I understand the desire to get the best deal but computers for home and business (or industrial-strength shared) use are different. It’s difficult to understand that if you don’t work in IT; I think the correlation might be home versus an industrial oven.

The bigger issue might be assumption that satellite will make fiber obsolete, or not worth the investment…

DeLuca also questioned the project’s commitment to installing broadband service. He said that in five years that technology would be outdated and satellite technology would be in use.

DeLuca isn’t alone in wanting satellite to be a solution but experts have repeatedly said that high orbit satellite will not work for rural areas…

Everyone is looking for a cheaper, easier, better way to bring broadband to rural Minnesota. 5G isn’t it. Industry experts have confirmed that 5G isn’t a solution for rural areas and a speaker at a recent US House Energy and Commerce Committee confirmed it.

And recently Doug Dawson explained how/why low orbit satellite isn’t likely to be a viable solution either…

At this early stage, it’s nearly impossible to know what impact these companies might have. We don’t know anything about their download and speed capacity, their pricing strategy, or their targeted market so it’s impossible to begin to predict their impact. We don’t even know how long it’s going to take to get these satellites in space since these three companies alone have plans to launch over 10,000 new satellites – a tall task when compared to the 1,100 satellites currently active in space. …

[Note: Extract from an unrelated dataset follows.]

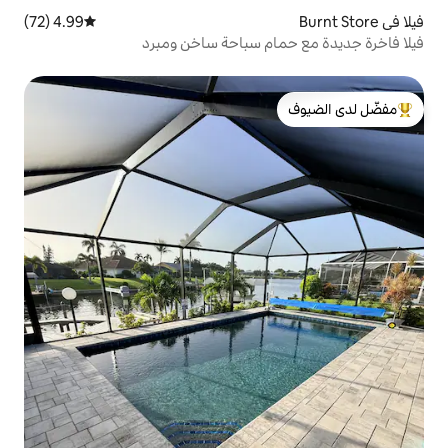
4.99 (72)
متوسط التقييم 4.99 من 5، 72 مراجعات
م سباحة ساخن ومبرد
لدى الضيوف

I foresee a different future for the satellite industry. Let’s start with a few facts we know. While 10,000 satellites is an impressive number, that’s a worldwide number and there will be fewer than 1,000 satellites over the US. Most of the satellites are tiny – these are not the same as the huge satellites launched by HughesNet. Starlink has described their satellites as varying in size between a football and a small dorm refrigerator. At those small sizes these satellites are probably the electronic equivalent of the OLT cabinets used as neighborhood nodes in a FTTH network – each satellite will likely support some limited and defined number of customers. OneWeb recently told the FCC in a spectrum docket that they are envisioning needing one million radio links, meaning their US satellites would be able to serve one million households. Let’s say that all of the satellite providers together will serve 3 – 5 million homes in the US – that’s an impressive number, but it’s not going to drive other ISPs into a pricing panic.
I also guess that the satellite providers will not offer cheap prices – they don’t need to. In fact, I expect them to charge more than urban ISPs. The satellite providers will have one huge market advantage – the ability to bring broadband where there isn’t landline competition. The satellite providers can likely use all of their capacity selling only in rural America at a premium price.

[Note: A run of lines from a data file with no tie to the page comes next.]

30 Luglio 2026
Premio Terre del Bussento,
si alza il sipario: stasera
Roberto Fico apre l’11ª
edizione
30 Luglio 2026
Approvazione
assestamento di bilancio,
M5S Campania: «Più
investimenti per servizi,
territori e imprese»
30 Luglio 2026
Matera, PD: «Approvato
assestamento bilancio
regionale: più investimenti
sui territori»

Choosing fiber today isn’t like choosing an 8-track player in the 1970s. Fiber will never become defunct. For broadband transport outside of satellite, a key aspect of the equation is how close you can bring the last mile to a fiber connection.

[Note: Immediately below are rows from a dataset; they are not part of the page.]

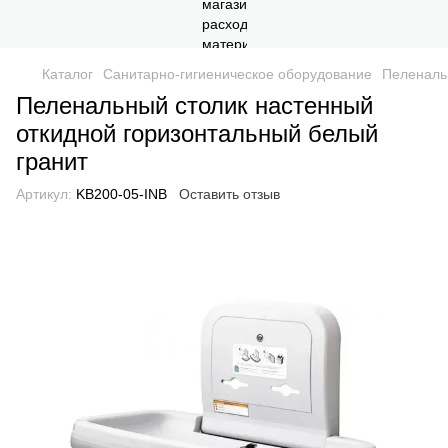
Каталог
Санитарно-гигиеническое оборудование
Пеленальн
Пеленальный столик настенный
откидной горизонтальный белый
гранит
Артикул:
KB200-05-INB
Оставить отзыв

This entry was posted in FTTH, MN, Security by Ann Treacy. Bookmark the permalink.

About Ann Treacy

I have a Master’s Degree in Library and Information Science. I have been interested or involved in providing access to information through the Internet since 1994, when I worked for Minnesota’s first Internet service provider. I am pleased to be a part of the Blandin on Broadband Team. I also work with MN Coalition on Government Information, Minnesota Rural Partners, and the American Society for Information Science and Technology.

3 thoughts on “Greenwood Town Board officials question value of broadband

  1. Ann,

    If you would please read this week’s Timberjay. I live in Greenwood and await the reintroduction of the hand crank phone and the bag phone.